**Exercise description**
Lines in the data below that contain the word "drzwi" are to be copied.

Saved entries:

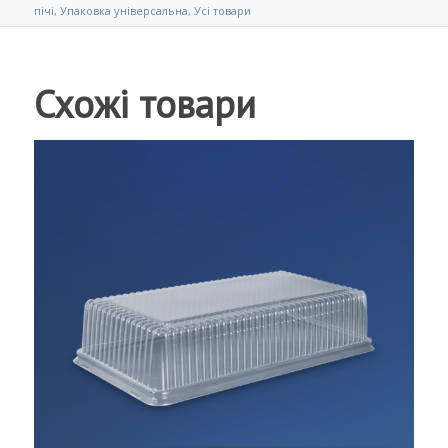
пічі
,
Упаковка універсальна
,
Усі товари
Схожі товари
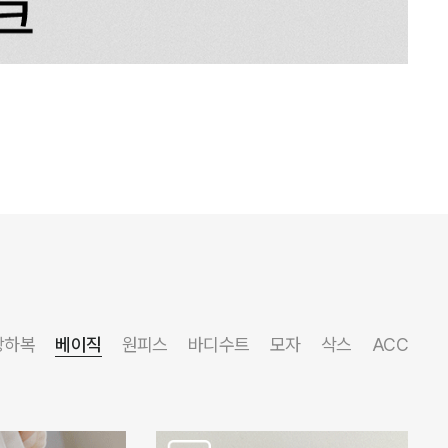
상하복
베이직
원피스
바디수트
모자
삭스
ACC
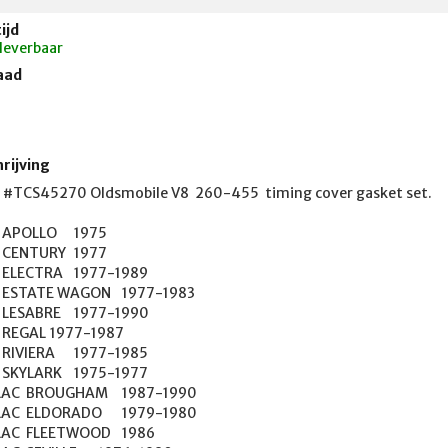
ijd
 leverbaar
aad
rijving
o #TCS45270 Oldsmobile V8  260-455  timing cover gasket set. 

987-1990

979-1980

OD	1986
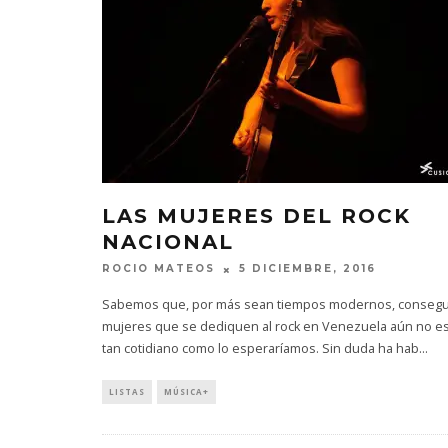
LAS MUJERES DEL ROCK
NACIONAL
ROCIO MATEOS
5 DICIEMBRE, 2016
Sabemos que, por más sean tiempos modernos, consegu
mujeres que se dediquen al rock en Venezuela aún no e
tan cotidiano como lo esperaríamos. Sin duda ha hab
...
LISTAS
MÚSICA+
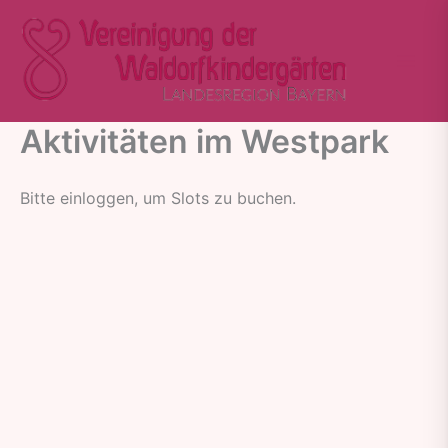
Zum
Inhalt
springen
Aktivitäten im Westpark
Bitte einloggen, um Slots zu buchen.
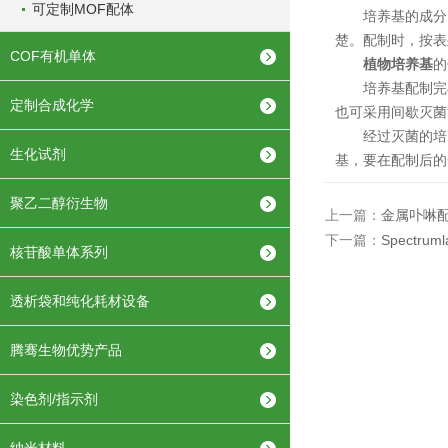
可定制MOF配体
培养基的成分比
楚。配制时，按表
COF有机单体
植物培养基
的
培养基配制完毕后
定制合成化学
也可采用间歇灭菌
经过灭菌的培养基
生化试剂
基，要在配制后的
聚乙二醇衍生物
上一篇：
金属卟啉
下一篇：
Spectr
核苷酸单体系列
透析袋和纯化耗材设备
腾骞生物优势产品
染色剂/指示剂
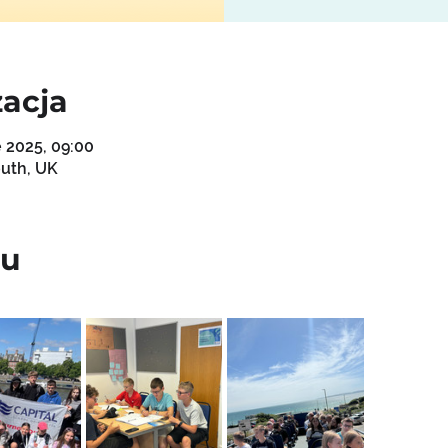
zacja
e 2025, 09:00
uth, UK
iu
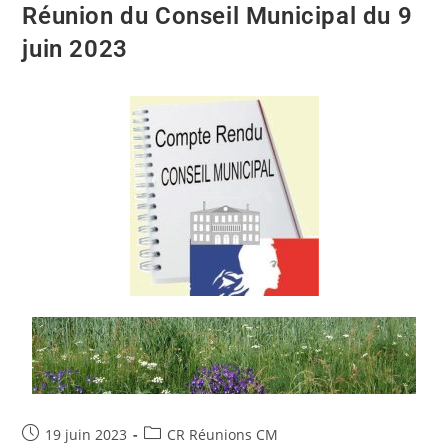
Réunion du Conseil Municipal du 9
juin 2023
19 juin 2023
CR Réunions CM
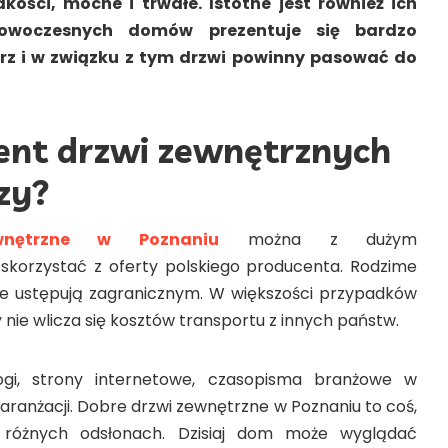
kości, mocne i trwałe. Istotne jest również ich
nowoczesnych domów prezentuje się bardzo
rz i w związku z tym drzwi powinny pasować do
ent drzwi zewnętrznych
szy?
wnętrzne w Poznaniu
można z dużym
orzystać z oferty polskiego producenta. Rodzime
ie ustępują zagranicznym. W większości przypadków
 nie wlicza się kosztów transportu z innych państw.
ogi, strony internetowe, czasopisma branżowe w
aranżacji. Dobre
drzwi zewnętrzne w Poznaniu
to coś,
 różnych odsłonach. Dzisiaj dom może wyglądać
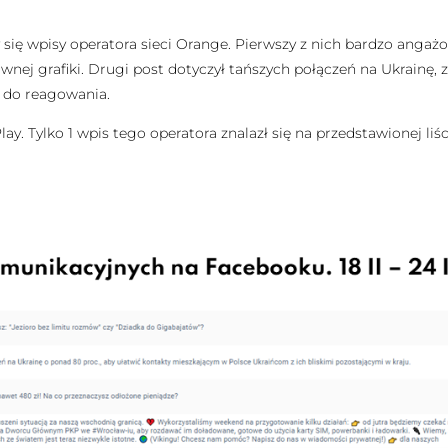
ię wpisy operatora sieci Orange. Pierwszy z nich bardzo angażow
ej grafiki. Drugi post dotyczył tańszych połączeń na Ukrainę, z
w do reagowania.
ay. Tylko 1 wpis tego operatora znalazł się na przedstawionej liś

**Exercise solution**
rz i w związku z tym drzwi powinny pasować do
ent drzwi zewnętrznych
drzwi zewnętrzne w Poznaniu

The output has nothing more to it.